Description of the task - Beginning with the first line, retype exactly the records below up to and including the line with "Discours historique sur"; pictures do not belong in the copy.

Task input -
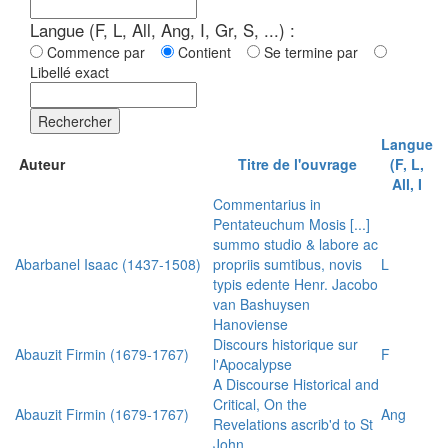
Langue (F, L, All, Ang, I, Gr, S, ...) :
Commence par
Contient
Se termine par
Libellé exact
Rechercher
Langue
Auteur
Titre de l'ouvrage
(F, L,
All, I
Commentarius in
Pentateuchum Mosis [...]
summo studio & labore ac
Abarbanel Isaac (1437-1508)
propriis sumtibus, novis
L
typis edente Henr. Jacobo
van Bashuysen
Hanoviense
Discours historique sur
Abauzit Firmin (1679-1767)
F
l'Apocalypse
A Discourse Historical and
Critical, On the
Abauzit Firmin (1679-1767)
Ang
Revelations ascrib'd to St
John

Answer box -
Langue (F, L, All, Ang, I, Gr, S, ...) :
Commence par
Contient
Se termine par
Libellé exact
Rechercher
Langue
Auteur
Titre de l'ouvrage
(F, L,
All, I
Commentarius in
Pentateuchum Mosis [...]
summo studio & labore ac
Abarbanel Isaac (1437-1508)
propriis sumtibus, novis
L
typis edente Henr. Jacobo
van Bashuysen
Hanoviense
Discours historique sur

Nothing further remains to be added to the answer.